From A. C. Hammond, Secretary. This is a volume of 398 pages, beautifully printed and elegantly bound, with a very large number of essays of great value to western horticulturists. Most of these were given at the winter meeting, at Bloomington; but the more local societies through the State have also a place for their transactions in the report. From what we know of troubles everywhere in fruit growing, we fancy Illinois has as few serpents in its pomological Eden as any place, though of course it has difficulties enough. Pears seem to be uncertain there as elsewhere. Some complain of enormous losses, while others are proud of their wonderful success. So far as we can judge, by putting these contradictory experiences together, one great cause of trouble is, over-heated soil. Where the trees are partially shaded by evergreens, or as some say on northern slopes; or as others say, grass kept mown, so that we get shade without exhausting or drying the soil, they have pears. Plums still have to be "well shaken " before the plums are taken, and no other more royal road has been found.

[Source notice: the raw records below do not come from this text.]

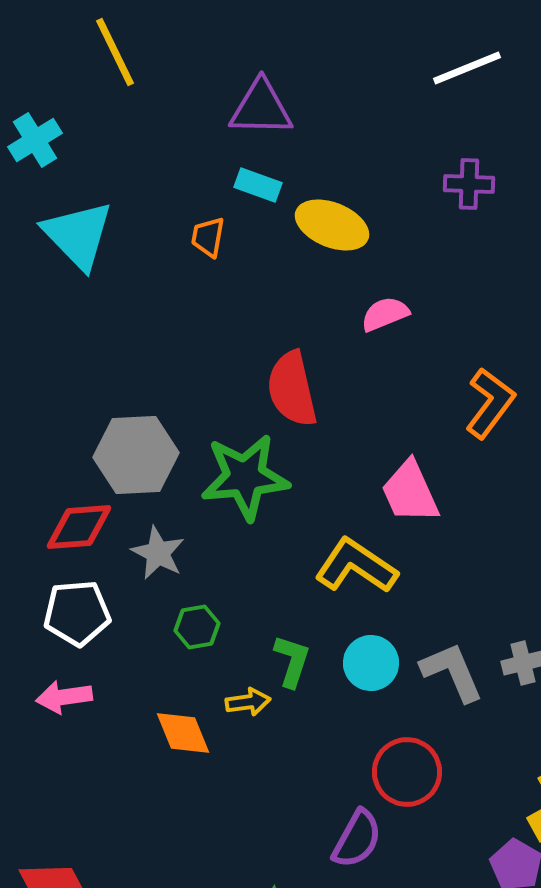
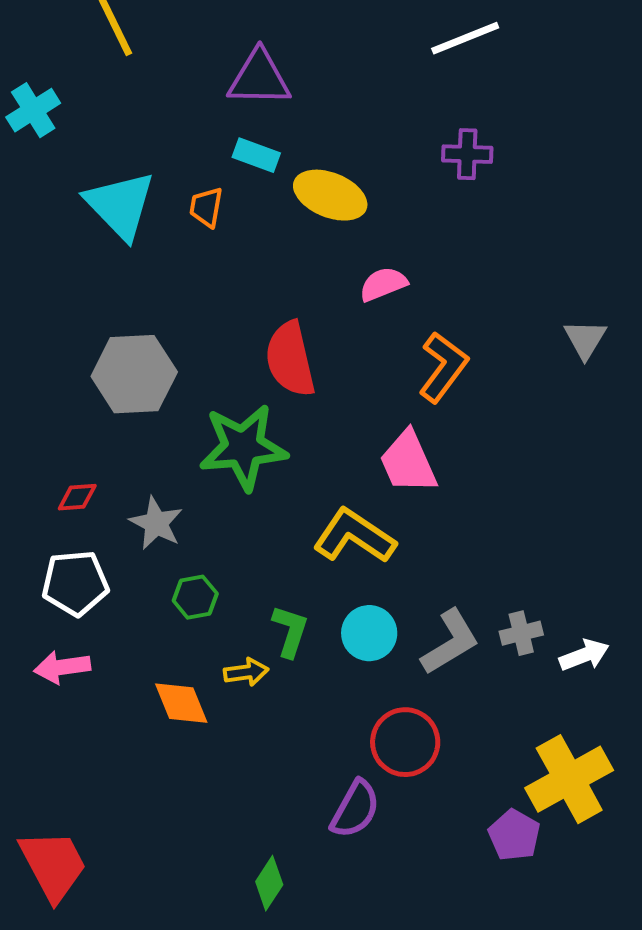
cyan triangle: (78, 235) -> (120, 205), moved
orange L-shape: (490, 403) -> (443, 367), moved
gray hexagon: (136, 455) -> (134, 374), moved
red diamond: (79, 527) -> (77, 497), size x0.6
gray L-shape: (452, 672) -> (450, 642), turned 82

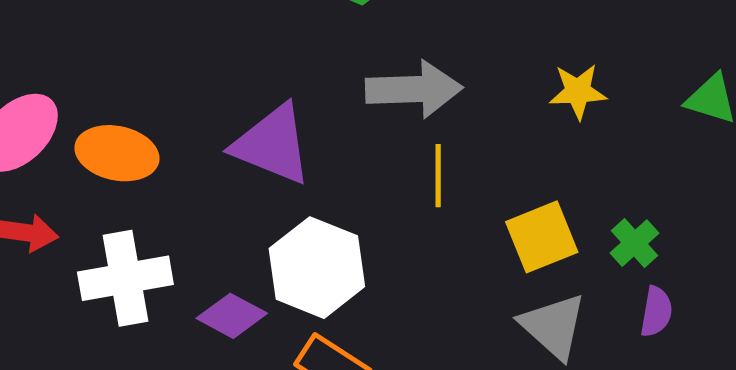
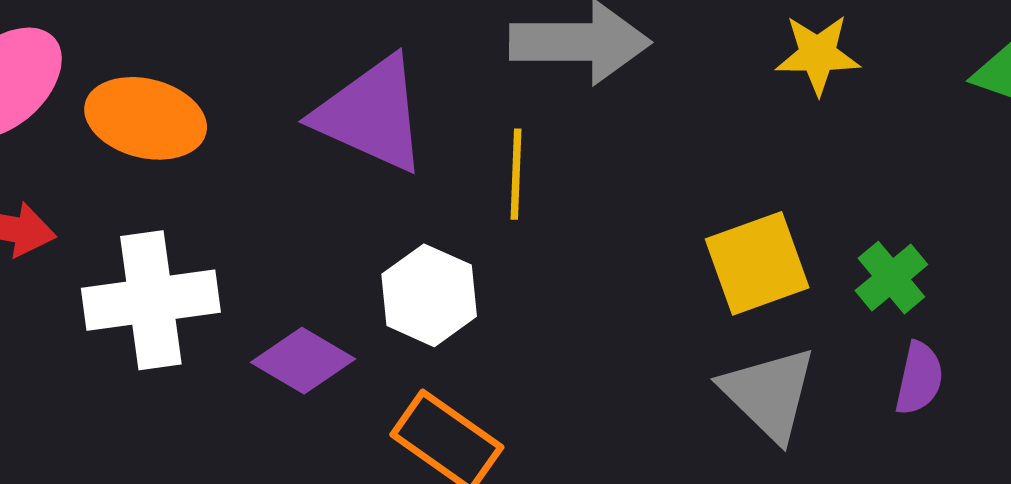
yellow line: (438, 176) -> (516, 174), moved
white hexagon: (317, 268) -> (429, 295), size x0.7

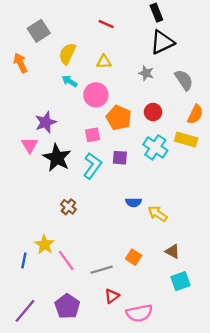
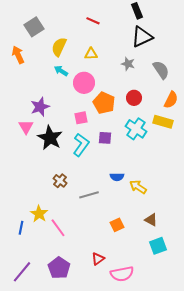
orange square: (134, 257) -> (117, 225), turned 32
gray line: (102, 270) -> (89, 195), moved

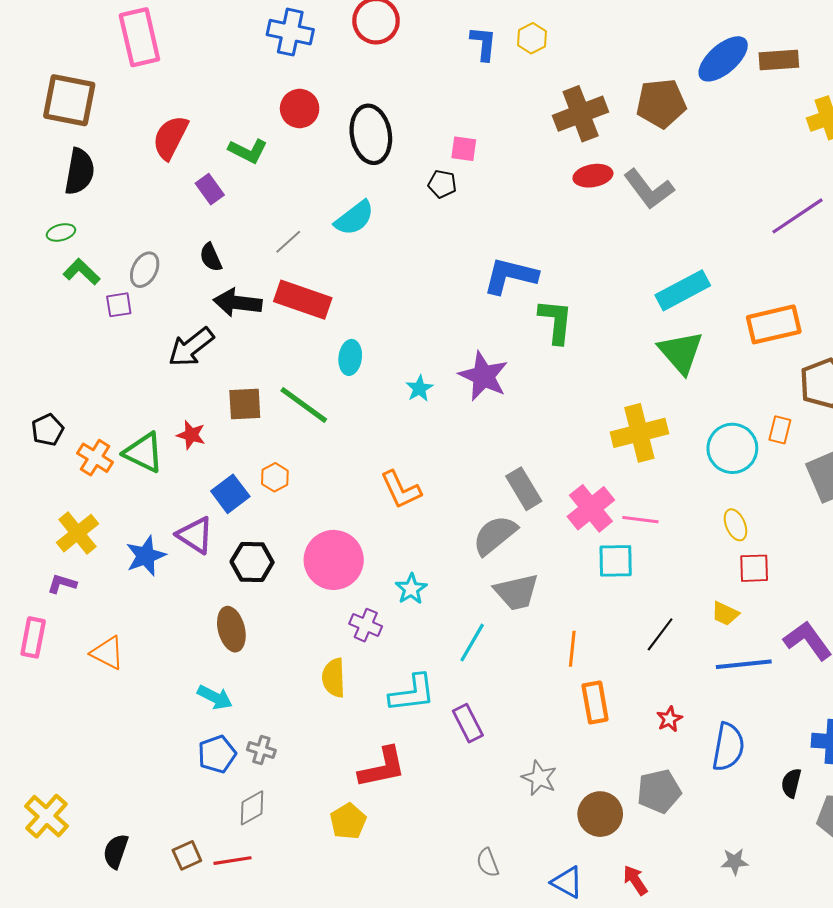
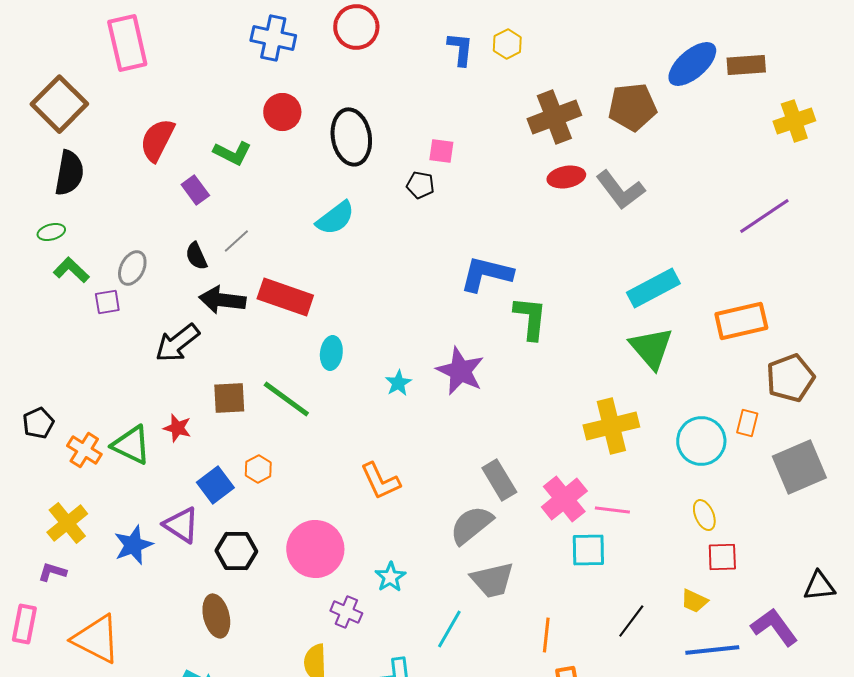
brown square: (69, 100) -> (59, 104), turned 34
gray line: (288, 242) -> (236, 241), moved
orange triangle: (107, 653) -> (96, 639), size x1.5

It is a pleasure to note that a large number of ladies take part in these meetings. In the East, we rarely see one in the meeting, much less hear them talk. One lady, Miss Helen N. Peck, made a capital point that, while some men were continually throwing up the complaint that women did not know how to cook vegetables, hundreds of these same complaining men did not know how to grow a vegetable fit for a woman to cook. It is truly so. It must take a pretty smart cook to soften the tough and stringy stuff too often sent to the kitchen.